Ødegaard decide en Nápoles y Arteta se rinde a su capitán

Arsenal arrancó su andadura en esta Liga de Campeones con un triunfo que sabe a aviso serio. Ganó 0-1 en el campo de Napoli, sufrió, desperdició ocasiones y chocó una y otra vez contra el muro italiano. Hasta que apareció Martin Ødegaard.

Quedaban quince minutos cuando el capitán, desde la frontal, armó el disparo que cambió la noche. Ajustado al palo, besando el poste antes de entrar. El golpeo que separa un debut frustrante de un inicio perfecto en la fase de liga.

Mikel Arteta no dudó en señalar al líder de su equipo. El técnico destacó la aportación “decisiva” de Ødegaard y subrayó lo que lleva semanas viendo: su capitán ha dado un paso al frente. Cuatro goles en cinco partidos esta temporada, contando la Community Shield, marcan el ritmo de un futbolista que está empujando su propio techo hacia arriba.

Arsenal, que llega a esta Champions con la herida aún fresca de la final perdida el curso pasado y la ambición de ir un escalón más allá, se topó en Nápoles con un guion peligroso. Dominio claro, ocasiones de sobra, pero el marcador inmóvil. La clase de noche que se suele pagar cara.

El dato habla solo: 26 remates, récord del club en un partido a domicilio en la Champions. Un asedio en toda regla.

Bukayo Saka falló una ocasión clara en la primera parte. Mikel Merino tuvo otra inmejorable, un cabezazo a bocajarro que se marchó demasiado centrado y permitió la intervención de Alex Meret, guardameta titular de Napoli, obligado a dejar el campo al descanso por un problema en el muslo.

La portería italiana parecía embrujada. El juego, no. “Jugamos un fútbol brillante y deberíamos haber marcado muchos más goles, pero llegamos al final”, resumió Ødegaard después del encuentro. Arsenal se movía con fluidez, combinaba, encontraba espacios. Faltaba el golpe definitivo.

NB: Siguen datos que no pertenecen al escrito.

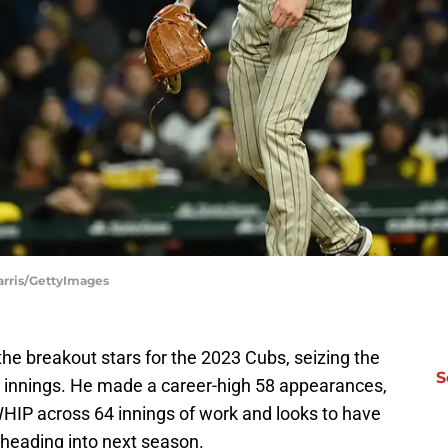
arris/GettyImages
the breakout stars for the 2023 Cubs, seizing the
S
ate innings. He made a career-high 58 appearances,
HIP across 64 innings of work and looks to have
b heading into next season.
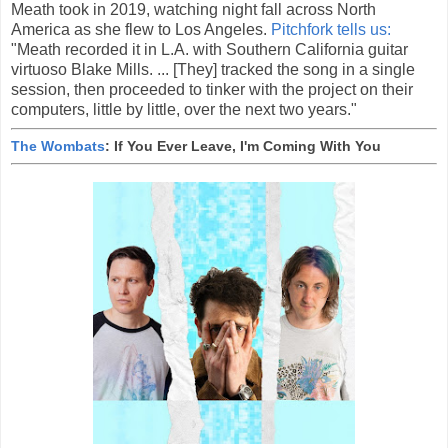
Meath took in 2019, watching night fall across North
America as she flew to Los Angeles.
Pitchfork tells us:
"Meath recorded it in L.A. with Southern California guitar
virtuoso Blake Mills. ... [They] tracked the song in a single
session, then proceeded to tinker with the project on their
computers, little by little, over the next two years."
The Wombats
: If You Ever Leave, I'm Coming With You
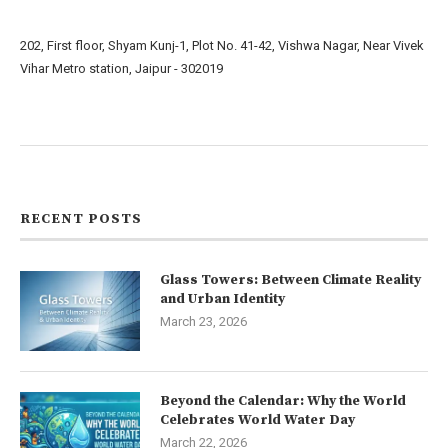
202, First floor, Shyam Kunj-1, Plot No. 41-42, Vishwa Nagar, Near Vivek
Vihar Metro station, Jaipur - 302019
About us
Contact us
RECENT POSTS
Glass Towers: Between Climate Reality
and Urban Identity
March 23, 2026
Beyond the Calendar: Why the World
Celebrates World Water Day
March 22, 2026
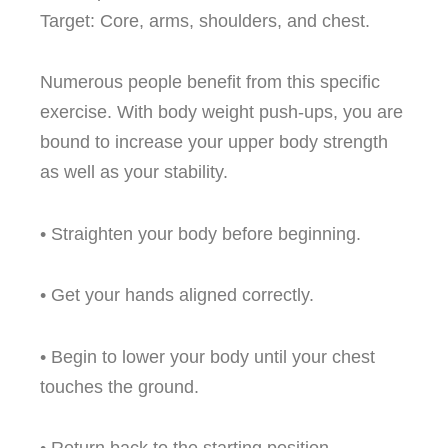
Target: Core, arms, shoulders, and chest.
Numerous people benefit from this specific
exercise. With body weight push-ups, you are
bound to increase your upper body strength
as well as your stability.
• Straighten your body before beginning.
• Get your hands aligned correctly.
• Begin to lower your body until your chest
touches the ground.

Llegó desde donde más duele a una defensa tan hundida como la de Napoli: fuera del área. Con los locales replegados muy atrás, el noruego decidió que ya era suficiente circulación. Control, mirada rápida y disparo seco. “Ni siquiera vi cómo entró”, confesó sobre el tanto, explicando que, con el rival tan metido en su área, “en algún momento tenía sentido tirar desde fuera”.

El contraste con la temporada pasada es evidente. Ødegaard levantó la Premier League en mayo, pero arrastró problemas físicos durante todo el curso y solo pudo marcar un gol en 36 partidos entre todas las competiciones. Hoy es otro jugador. O, mejor dicho, ha recuperado la versión que asombró en verano.

En julio, como capitán de Noruega, firmó cuatro asistencias en la carrera hasta los cuartos de final del Mundial. En Nápoles se vio algo de ese mismo futbolista: influyente, valiente, dispuesto a cargar con la responsabilidad cuando el partido se atasca.

Arteta lo sabe y lo exige. “Martin está aportando goles que están impactando en los resultados, que es lo que queremos de nuestros jugadores de ataque, que sean decisivos, y hoy lo fue otra vez”, explicó en declaraciones a TNT Sports. No es solo el brazalete. Es el peso real en el marcador.

La victoria deja a Arsenal con el arranque que buscaba en la fase de liga de la Champions: tres puntos, portería a cero y la sensación de que, incluso cuando la puntería falla, tiene un futbolista capaz de romper el partido con un solo gesto técnico.

Si este es el nuevo nivel de Ødegaard, la pregunta ya no es cuánto puede crecer él, sino hasta dónde puede llegar este Arsenal con su capitán marcando el camino.